My sister in law has passed this week. I thought for a long time about whether I would talk about it in this blog, or even post today at all.
She was very close and my own grief is difficult to bear. The grief of my wife and the rest of her blood kin is too much to be told, but never the less we must continue.
She is to be waked today and in the quiet hours before getting ready, I must delve into these writings to keep myself occupied.
I would go into the details of her life and the manner of her death, but just now it is too painful to relate and too far beyond the scope of this narrative.
However, there is an old Irish custom. When there is a death, you must tell the bees. If the bees are not properly put into mourning along with the rest of the household, they may die, or stop giving honey, of flee the hive. It is as important to your household to allow all of its members to go through the process along with you as it is for you yourself.

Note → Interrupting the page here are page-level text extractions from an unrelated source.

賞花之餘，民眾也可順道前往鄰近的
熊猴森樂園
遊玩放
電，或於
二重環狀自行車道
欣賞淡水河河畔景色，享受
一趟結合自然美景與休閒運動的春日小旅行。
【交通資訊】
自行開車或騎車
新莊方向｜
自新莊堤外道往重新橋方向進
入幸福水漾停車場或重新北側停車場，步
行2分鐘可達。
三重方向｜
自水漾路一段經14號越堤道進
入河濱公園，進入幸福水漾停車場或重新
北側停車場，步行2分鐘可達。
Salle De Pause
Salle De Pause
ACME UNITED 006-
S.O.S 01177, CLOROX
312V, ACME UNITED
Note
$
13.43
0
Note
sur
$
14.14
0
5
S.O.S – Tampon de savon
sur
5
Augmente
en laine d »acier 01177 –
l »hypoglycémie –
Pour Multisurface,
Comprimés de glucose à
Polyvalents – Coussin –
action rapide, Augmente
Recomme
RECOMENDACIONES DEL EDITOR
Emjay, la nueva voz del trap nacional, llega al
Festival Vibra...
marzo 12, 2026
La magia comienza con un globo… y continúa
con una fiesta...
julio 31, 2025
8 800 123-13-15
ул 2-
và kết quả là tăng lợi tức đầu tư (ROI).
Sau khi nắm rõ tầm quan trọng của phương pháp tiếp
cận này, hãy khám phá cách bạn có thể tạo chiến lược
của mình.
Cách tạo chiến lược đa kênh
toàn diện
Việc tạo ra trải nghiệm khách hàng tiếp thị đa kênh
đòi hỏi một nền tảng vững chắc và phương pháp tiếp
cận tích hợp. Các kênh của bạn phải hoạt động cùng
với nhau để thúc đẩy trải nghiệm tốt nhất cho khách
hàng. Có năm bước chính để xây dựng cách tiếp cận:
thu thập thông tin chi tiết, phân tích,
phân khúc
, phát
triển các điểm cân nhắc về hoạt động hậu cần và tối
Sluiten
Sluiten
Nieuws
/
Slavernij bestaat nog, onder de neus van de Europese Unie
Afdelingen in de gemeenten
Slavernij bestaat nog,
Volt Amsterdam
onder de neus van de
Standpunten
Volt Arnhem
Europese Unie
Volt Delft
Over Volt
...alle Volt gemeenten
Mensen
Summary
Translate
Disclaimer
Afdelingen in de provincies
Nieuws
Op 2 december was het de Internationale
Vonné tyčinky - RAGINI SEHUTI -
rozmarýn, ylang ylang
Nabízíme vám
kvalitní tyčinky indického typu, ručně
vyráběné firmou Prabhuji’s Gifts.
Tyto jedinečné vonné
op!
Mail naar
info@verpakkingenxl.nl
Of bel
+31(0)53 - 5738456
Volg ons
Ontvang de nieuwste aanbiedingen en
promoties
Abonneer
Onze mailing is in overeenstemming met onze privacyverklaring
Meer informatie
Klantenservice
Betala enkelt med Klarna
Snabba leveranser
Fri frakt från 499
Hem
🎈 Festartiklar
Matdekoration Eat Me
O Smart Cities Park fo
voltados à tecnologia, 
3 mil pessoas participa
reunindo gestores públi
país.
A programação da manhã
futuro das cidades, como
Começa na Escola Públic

Herself and I no longer have bees, and there is no tradition that I know of for telling your chickens. Never the less I have informed the flock. They are still giving eggs and going about their business, but in case they notice the change in me, they will understand why.
What is the measure of the lives that touch you? What is the measure of the lives that you touch? I can never measure the importance of one life over another ... each in their own way I am touched by it all. My heart sings with the sheer joy of it that my life has been touched ... forever changed ... by all of the life in it. Even in facing death, that relationship does not end, but it is merely different now.
I congratulate my sister in law on the completion of a successful life. How do I know it was successful? She loved and is loved. There is no greater mark of success.